I first started volunteering with Family Action in 2006. I was born in Libya and moved to the UK in 1988. I had suffered from postnatal depression after my second child was born and was referred to ‘Sure Start’, an organisation, which assists children and families with the problems they’re encountering. The staff at ‘Sure Start’ suggested volunteering as a route back into employment, when I said I felt useless since leaving work to take care of my family fulltime. They put me in touch with Family Action, a charity that provides services to disadvantaged and socially isolated families. They tackle issues such as domestic abuse, mental health problems, learning disabilities and severe financial hardship. After my training with them, I became a ‘befriender’, supporting mothers and expectant mothers who are at a risk of or experience postnatal depression.

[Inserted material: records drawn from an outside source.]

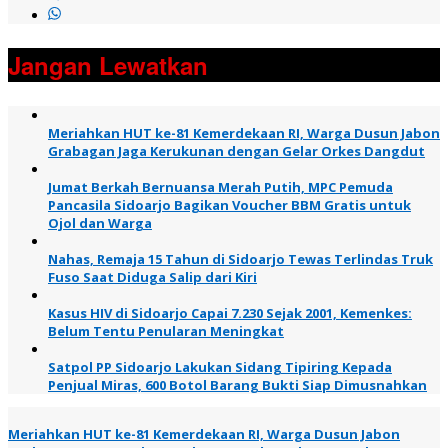
Jangan Lewatkan
Meriahkan HUT ke-81 Kemerdekaan RI, Warga Dusun Jabon
Grabagan Jaga Kerukunan dengan Gelar Orkes Dangdut
Jumat Berkah Bernuansa Merah Putih, MPC Pemuda
Pancasila Sidoarjo Bagikan Voucher BBM Gratis untuk
Ojol dan Warga
Nahas, Remaja 15 Tahun di Sidoarjo Tewas Terlindas Truk
Fuso Saat Diduga Salip dari Kiri
Kasus HIV di Sidoarjo Capai 7.230 Sejak 2001, Kemenkes:
Belum Tentu Penularan Meningkat
Satpol PP Sidoarjo Lakukan Sidang Tipiring Kepada
Penjual Miras, 600 Botol Barang Bukti Siap Dimusnahkan
Meriahkan HUT ke-81 Kemerdekaan RI, Warga Dusun Jabon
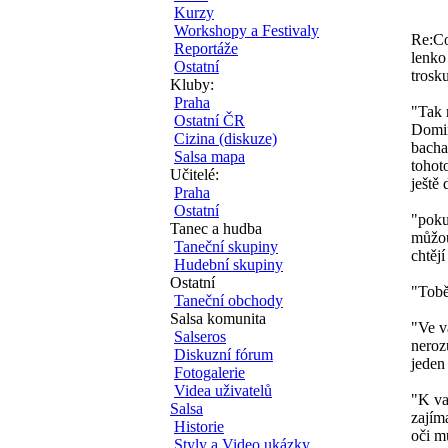
Kurzy
Workshopy a Festivaly
Re:Co
Reportáže
lenko
Ostatní
trosk
Kluby:
Praha
"Tak 
Ostatní ČR
Domin
Cizina (diskuze)
bacha
Salsa mapa
tohot
Učitelé:
ještě 
Praha
Ostatní
"poku
Tanec a hudba
můžou
Taneční skupiny
chtějí
Hudební skupiny
Ostatní
"Tobě
Taneční obchody
Salsa komunita
"Ve v
Salseros
neroz
Diskuzní fórum
jeden
Fotogalerie
Videa uživatelů
"K va
Salsa
zajím
Historie
oči m
Styly a Video ukázky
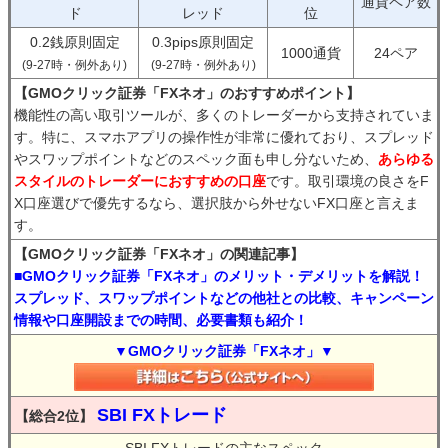
通貨ペア数
ド
レッド
位
0.2銭原則固定
0.3pips原則固定
1000通貨
24ペア
(9-27時・例外あり)
(9-27時・例外あり)
【GMOクリック証券「FXネオ」のおすすめポイント】
機能性の高い取引ツールが、多くのトレーダーから支持されていま
す。特に、スマホアプリの操作性が非常に優れており、スプレッド
やスワップポイントなどのスペック面も申し分ないため、
あらゆる
スタイルのトレーダーにおすすめの口座
です。取引環境の良さをF
X口座選びで優先するなら、選択肢から外せないFX口座と言えま
す。
【GMOクリック証券「FXネオ」の関連記事】
■GMOクリック証券「FXネオ」のメリット・デメリットを解説！
スプレッド、スワップポイントなどの他社との比較、キャンペーン
情報や口座開設までの時間、必要書類も紹介！
▼GMOクリック証券「FXネオ」▼
SBI FXトレード
【総合2位】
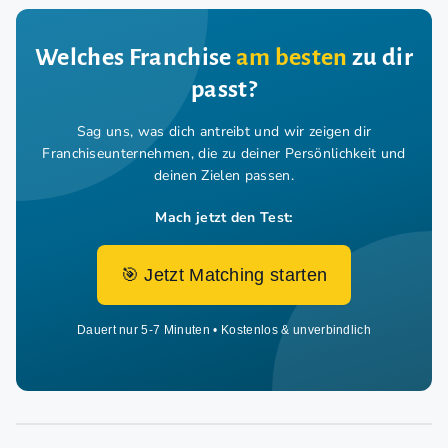
Welches Franchise
am besten
zu dir
passt?
Sag uns, was dich antreibt und wir zeigen dir
Franchiseunternehmen,
die zu deiner Persönlichkeit und
deinen Zielen passen.
Mach jetzt den Test:
🎯 Jetzt Matching starten
Dauert nur 5-7 Minuten • Kostenlos & unverbindlich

And that is how I ended up here, standing at the entrance to a block of flats where my client lives. I glance at my arch nemesis, the building lift, which refuses to come down despite my thumb-numbing assault on the ‘call’ button. I retreat disappointed and begin to climb up the fire escape.

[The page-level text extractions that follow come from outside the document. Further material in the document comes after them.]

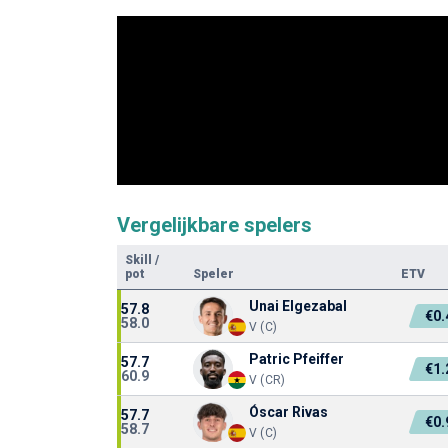
Vergelijkbare spelers
Skill
/
pot
Speler
ETV
Unai Elgezabal
57.8
€0
58.0
V (C)
Patric Pfeiffer
57.7
€1
60.9
V (CR)
Óscar Rivas
57.7
€0
58.7
V (C)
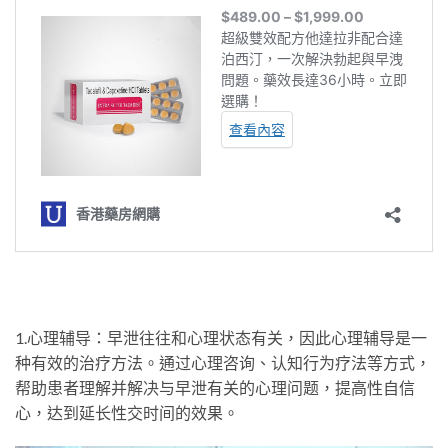
1.心理辅导：早泄往往和心理状态有关，因此心理辅导是一
种有效的治疗方法。通过心理咨询、认知行为疗法等方式，
帮助患者理解并解决与早泄有关的心理问题，提高性自信
心，达到延长性交时间的效果。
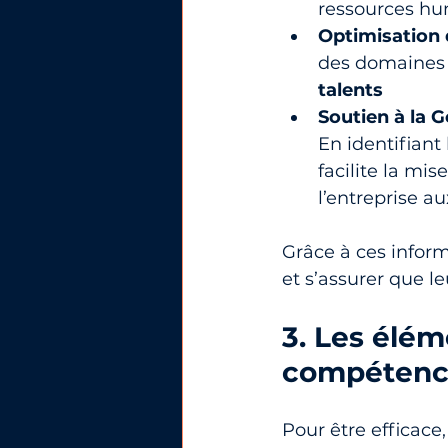
ressources hum
Optimisation 
des domaines 
talents
Soutien à la 
En identifiant
facilite la mis
l’entreprise a
Grâce à ces inform
et s’assurer que l
3. Les élém
compétenc
Pour être efficace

I enter the flat out of breath and a little disheveled. I’ve been assigned to a woman who arrived from Eritrea with a young son. She has significant problems accessing any public services as she can only speak Arabic. On the agenda for today is opening a bank account, paying gas and electricity bills, enrolling her son in nursery and visiting the job centre, before heading back to pick my own children up from school and then heading home to cook dinner.
At the bank, I explain that I’ll be interpreting. The customer services representative, after sifting through some papers, informs us that we have forgotten some important documents and thus cannot open an account today. I brace myself for my client’s usual reaction, and sure enough, she begins shouting abuse in Arabic. After I apologise, we leave the bank and I sit her down. “You have to stop this! That man was trying to help. You can’t hurl abuse this way; we’re here to support you, not make things difficult for you.” In this instance, I resort back to my training and realise how hard it is to sustain a professional working relationship when you are so intrinsically involved in the details of someone’s life.
As I continue to work through our list of errands, I gradually become aware of how significant my presence is in her life. The role of a befriender is a sensitive one; you must be compassionate but strong enough to keep a professional distance. I recall how manically she used to call me before; day or night, demanding help with everything. But as time passed and I managed to set up some boundaries, she regained confidence in herself and has become more independent. I myself have found a sense of self through this project. Being able to instill faith in somebody and encouraging them to be motivated and active in seeking a better life is a great responsibility but an entirely rewarding one.
After the day’s errands I collapse on the sofa after dinner. Then, I hear my phone ringing; pulling me violently out of my slumber. I have no desire to pick up but after a few rings, I give in. “Yes?” I answer quite obviously frustrated, wondering what she needs now.
“I just called to tell you that because of you, I can sleep better now. Before I met you, I couldn’t put my head down without thinking. You’ve made my life so much easier. Thank you.” Suppressing my guilt, I tell her it is my pleasure and settle down, feeling appreciated and worthwhile – ready for what the next day will bring.